Highly-available configuration data with Wallaby

Many Condor users are interested in high-availability (HA) services: they don’t want their compute resources to become unavailable due to the failure of a single machine that is running an important Condor daemon. (See this talk that Rob Rati and I gave at Condor Week this year for a couple of solutions to HA with the Condor schedd.) So it’s only natural that Condor users who are interested in configuring their pools with Wallaby might wonder how Wallaby responds in the face of failure.

Some of the technologies that the current version of Wallaby is built upon do not lend themselves to traditional active-active high-availability solutions. However, the good news is that due to Wallaby’s architecture, almost all running Condor nodes will not be affected by a failure of the Wallaby service or the machine it is running on. Nodes that have already checked in with Wallaby will have their latest activated configurations as of the last checking. The only limitations in the event of service failure are:

new nodes will not be able to check in and get the default configuration;
it will not be possible to access older activated configurations; and
it will not be possible to alter, activate, or deploy the configuration.
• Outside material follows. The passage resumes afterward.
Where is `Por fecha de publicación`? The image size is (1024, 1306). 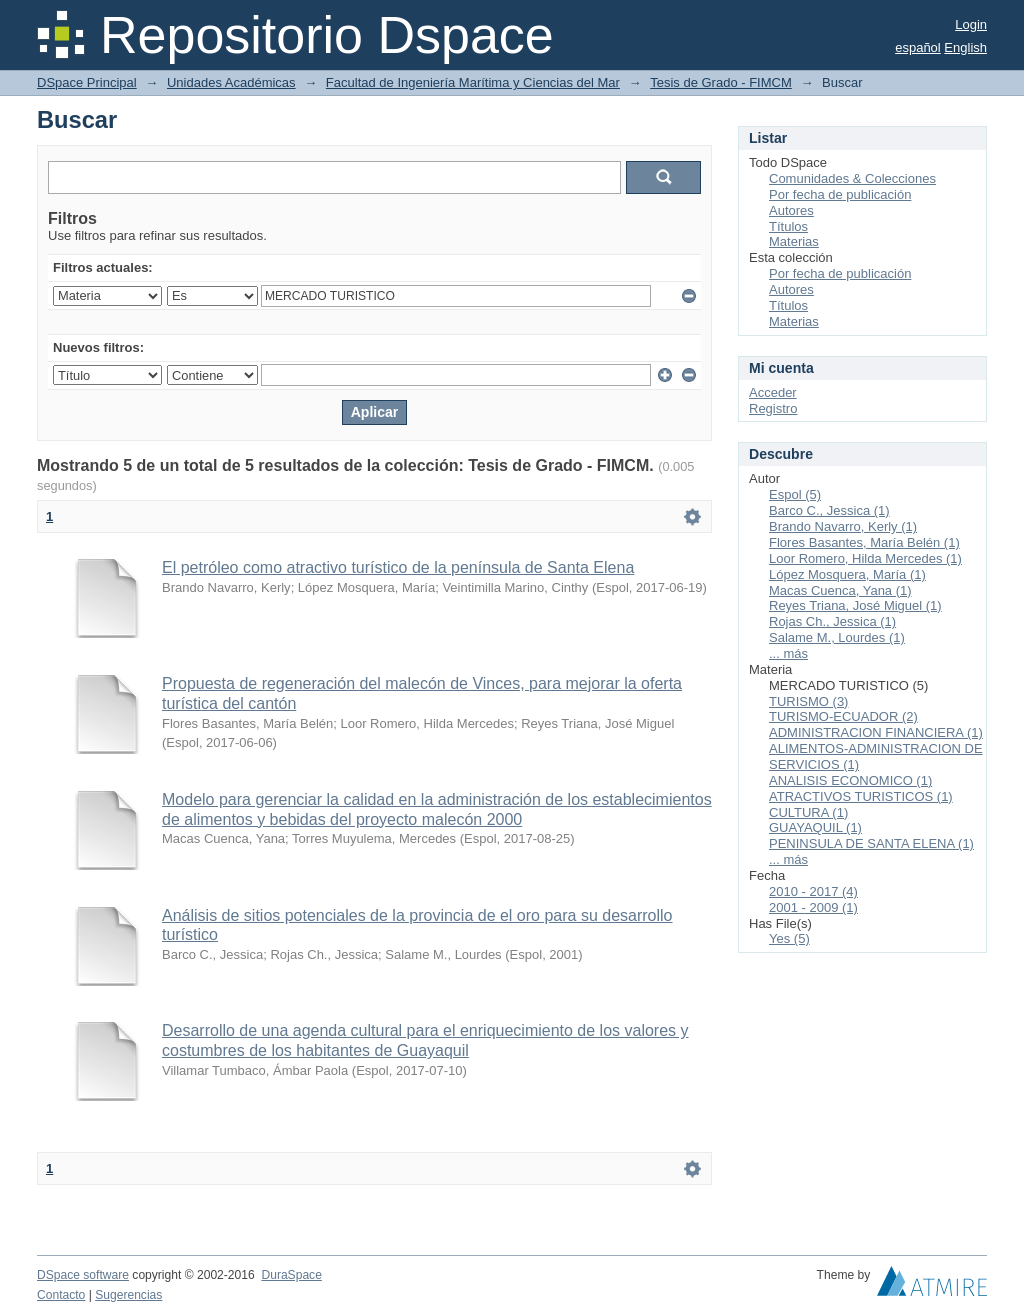
Por fecha de publicación is located at coordinates (840, 194).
These limitations, of course, disappear when the service is restored. For most users, losing the ability to update or deploy configurations due to a service failure — but not losing their deployed configurations or otherwise affecting normal pool operation — represents an acceptable risk. Some installations, especially those who aggressively exploit Wallaby’s scripting interface or versioning capability, may want a more robust solution: these users might want to be able to access older versions of their activated configurations even if Wallaby is down, or they might want a mechanism to speed recovery by starting a replica of their service on another machine. In the remainder of this post, we’ll discuss some approaches to provide more access to Wallaby data when Wallaby is down.

Accessing older versioned configurations

If you need to access historical versioned configurations, the easiest way to do it is to set up a cron job on the machine running Wallaby that periodically runs wallaby vc-export on your snapshot database and outputs versioned configurations to a shared filesystem. wallaby vc-export, which is documented in this post, exports all historical snapshots to plain-text files, so you can access the configuration for foo.example.com at version 1234 in a file called something like 1234/nodes/foo.example.com. This cron job needs to be able to access the filesystem path of the Wallaby snapshot database; furthermore, to run it efficiently, you’ll probably want to limit the number of snapshots it processes each time; see wallaby vc-export’s online help for more details.

Exporting Wallaby state to a file

If you’re just interested in the state of the Wallaby service (including possibly unactivated changes), you can periodically run wallaby dump over the network. This will produce a YAML file consisting of the serialized state of the Wallaby; you can later load this file by using the wallaby load command, possibly against another Wallaby agent.

Backing up the raw database files

The easiest way to pick up and recover from a Wallaby node failure is to start a new Wallaby service with the same databases as the failed node. In turn, the easiest way to do this is by periodically copying these database files from their locations on the Wallaby node (typically in /var/lib/wallaby) to some location on a shared filesystem. The following Ruby script will safely copy the SQLite files that Wallaby uses even while Wallaby is running:

#!/usr/lib/env ruby
 
# Acquires a shared lock on a SQLite database file and copies it to a backup
# usage:  backup-db.rb DBFILE.db BACKUPFILE.db
# author:  William Benton (willb@redhat.com)
# Public domain.
 
require 'sqlite3'
require 'fileutils'
 
def backup_db(db_file, backup_file)
  begin
    db = SQLite3::Database.new(db_file)
 
    db.transaction(:immediate) do |ignored|
      # starting a transaction with ":immediate" means we get a shared lock
      # and thus any db writes (unlikely!) complete before we copy the file
      FileUtils.cp(db_file, backup_file, :preserve=>true)
    end
  ensure
    db.close
  end
end
 
backup_db(ARGV[0], ARGV[1])